— Task directions —
The records below are to be returned word for word, with pictures left out.

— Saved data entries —
☆ ☆ ☆
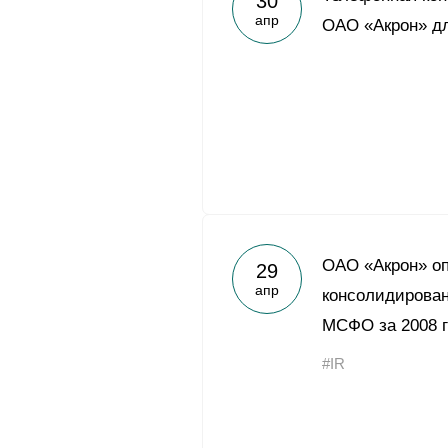
30
апр
ОАО «Акрон» дл
ОАО «Акрон» о
29
апр
консолидирован
МСФО за 2008 
#IR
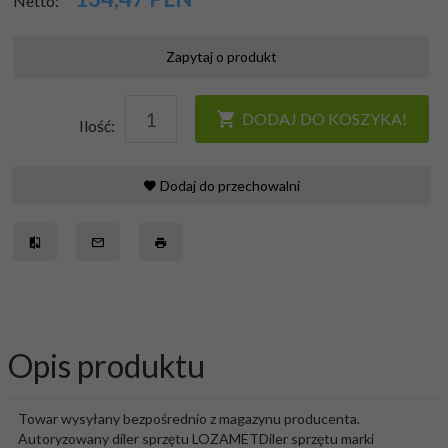
Netto:
Zapytaj o produkt
DODAJ DO KOSZYKA!
Ilość:
Dodaj do przechowalni
Opis produktu
Towar wysyłany bezpośrednio z magazynu producenta.
Autoryzowany diler sprzętu LOZAMETDiler sprzętu marki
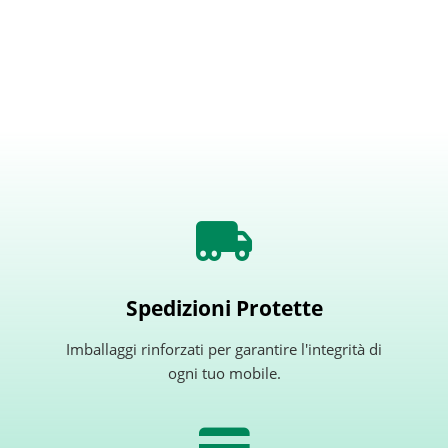
Spedizioni Protette
Imballaggi rinforzati per garantire l'integrità di
ogni tuo mobile.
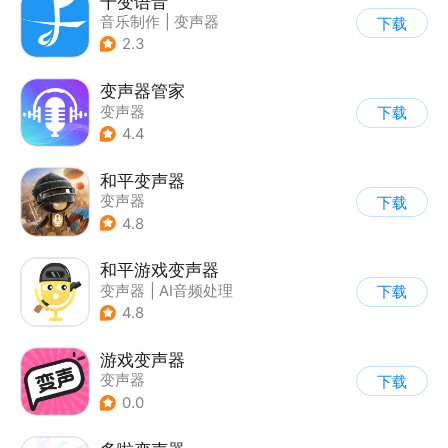
千变语音
音乐制作
|
变声器
下载
2.3
变声器管家
变声器
下载
4.4
和平变声器
变声器
下载
4.8
和平游戏变声器
变声器
|
AI音频处理
下载
4.8
游戏变声器
变声器
下载
0.0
☆ ☆ ☆
— Solved problem —
30
апр
ОАО «Акрон» дл
ОАО «Акрон» о
29
апр
консолидирован
МСФО за 2008 
#IR
Netto:
Zapytaj o produkt
DODAJ DO KOSZYKA!
Ilość:
Dodaj do przechowalni
Opis produktu
Towar wysyłany bezpośrednio z magazynu producenta.
Autoryzowany diler sprzętu LOZAMETDiler sprzętu marki
Spedizioni Protette
Imballaggi rinforzati per garantire l'integrità di
ogni tuo mobile.
千变语音
音乐制作
|
变声器
下载
2.3
变声器管家
变声器
下载
4.4
和平变声器
变声器
下载
4.8
和平游戏变声器
变声器
|
AI音频处理
下载
4.8
游戏变声器
变声器
下载
0.0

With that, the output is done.